Wie sehr sich die Bürgerlichen und deren Kapitalfraktion vor dieser Perspektive fürchten, haben zuletzt die peinlichen Angriffe auf Annalena Baerbock illustriert. Da war etwa die fast schon trumpsche Kampagne der Industrielobby, die sich mit ihrer Warnung vor einer «Staatsreligion» und der Darstellung der grünen Spitzenkandidatin als judaisierte Mosesfigur tief aus dem «Fundus des kulturellen Antisemitismus» («Zeit Online») und beim rechten Rand bediente, der jede wirksame Klimapolitik als autoritär brandmarkt. Oder jene der Springerpresse, die über Wochen banale Unzulänglichkeiten der ersten grünen Kanzlerinnenanwärterin gnadenlos skandalisierte.

Dass diese Sommerlochdebatte von Frauenfeindlichkeit geprägt war, ist mehr als offensichtlich. Dahinter steht ein Establishment, das sich mit voller Wucht wehrt, weil es seine Hegemonie bedroht sieht. Eine grüne Kanzlerin als grösstmögliche Anmassung. Welche Folgen diese Polarisierung haben kann, ist seit dem Wahlkampf von Hillary Clinton bekannt. In der «E-Mail-Affäre» traten die Medien so lange jedes noch so unwichtige Detail breit, bis Donald Trump Präsident wurde. Als es längst zu spät war, räumten sie Mitverantwortung ein, weil vor lauter Scheingefechten die Inhalte auf der Strecke geblieben waren.

Das wohl Tragischste an der Causa Baerbock ist deshalb die dadurch verstellte inhaltliche Debatte. Dabei könnte der nächsten Regierung keine grössere Bedeutung zukommen: Sie wird die letzte sein, die in Deutschland eine neue Klimapolitik einleiten kann, bevor es zu spät ist. Die kommenden Jahre sind in dieser Frage existenziell.
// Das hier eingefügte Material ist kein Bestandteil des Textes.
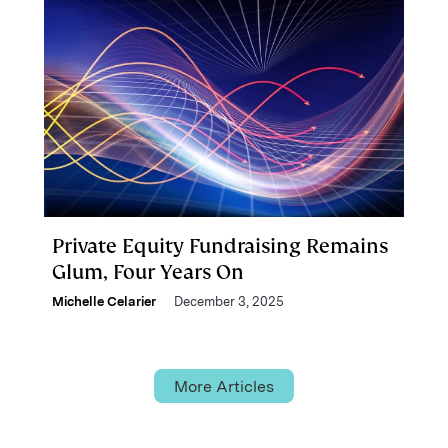
Private Equity Fundraising Remains
Glum, Four Years On
Michelle Celarier
December 3, 2025
More Articles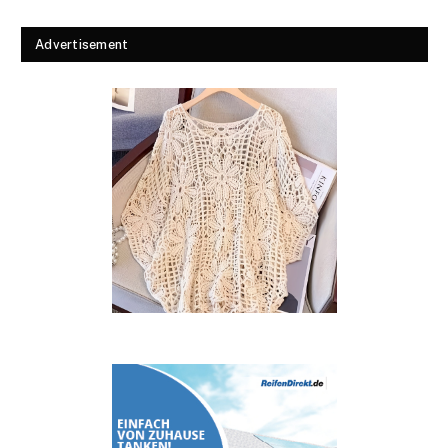
Advertisement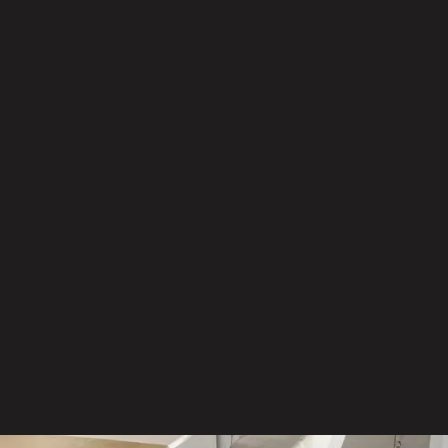
Furniture that fits your space
Access to leading manufacturers
offering proven, high-
performance products
Furniture solutions selected for
function, durability and long-term
value
Options tailored to your budget,
aesthetic and workplace needs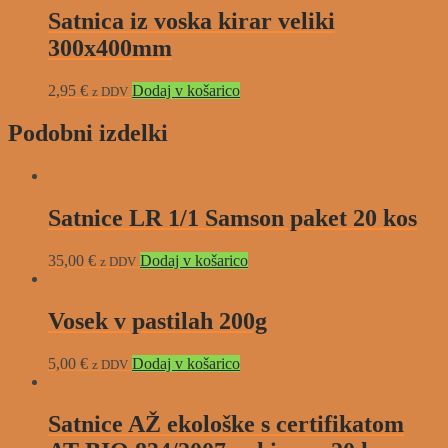
Satnica iz voska kirar veliki
300x400mm
2,95
€
Dodaj v košarico
z DDV
Podobni izdelki
Satnice LR 1/1 Samson paket 20 kos
35,00
€
Dodaj v košarico
z DDV
Vosek v pastilah 200g
5,00
€
Dodaj v košarico
z DDV
Satnice AŽ ekološke s certifikatom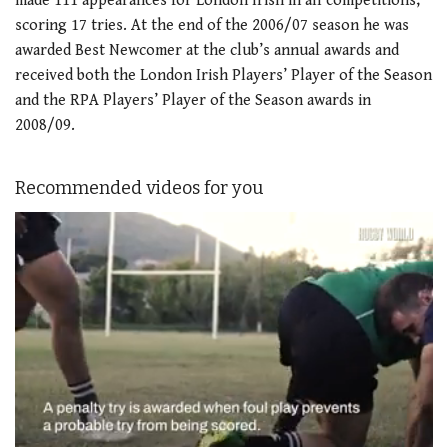
made 111 appearances for London Irish in all competitions,
scoring 17 tries. At the end of the 2006/07 season he was
awarded Best Newcomer at the club’s annual awards and
received both the London Irish Players’ Player of the Season
and the RPA Players’ Player of the Season awards in
2008/09.
Recommended videos for you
Bleibt die Union an der Macht, wird das Land die Pariser Klimaziele verfehlen. Schliesslich hat auch schon das höchste Gericht die ungenügende Politik der Grossen Koalition für verfassungswidrig erklärt. Und Anzeichen für ein Umdenken lassen sich auch im neuen Parteiprogramm nicht finden. Weil aber alle über Baerbock reden, kann sich CDU-Kanzleraspirant Armin Laschet entspannt zurücklehnen. Und verstecken, dass seine geplante Rückkehr zur «schwarzen Null» und die angedachten Steuersenkungen bloss den Reichen und Konzernen dienen. Kein Wunder, hat Laschet doch den Ex-Blackrock-Manager und Hardliner Friedrich Merz ins Team geholt. Entsprechend würde die Politik der Union die Ungleichheit im Land wohl nur noch verschärfen.

Eine reale Machtverschiebung gelingt nur mit einer Koalition aus Grünen, SPD und Linkspartei, die nicht nur im Kampf gegen die Klimakrise die Klassenfrage ins Zentrum stellt. Als wirtschaftlicher Hegemon hat Deutschland zudem auch international Einfluss und könnte dazu beitragen, dass die EU ihre Austeritätspolitik definitiv beendet. Und die progressiven Kräfte in Europa gegen den wachsenden Autoritarismus stärken.

Die Zeichen für einen solchen Aufbruch stehen gerade nicht gut. Nicht die Versäumnisse der grünen Kandidatin sind also das Problem. Sondern dass ihre Partei nicht offensiv für diese Alternative kämpft – und so auch nicht dafür sorgt, die Leerstelle nach der Ära Merkel mit Inhalten zu füllen.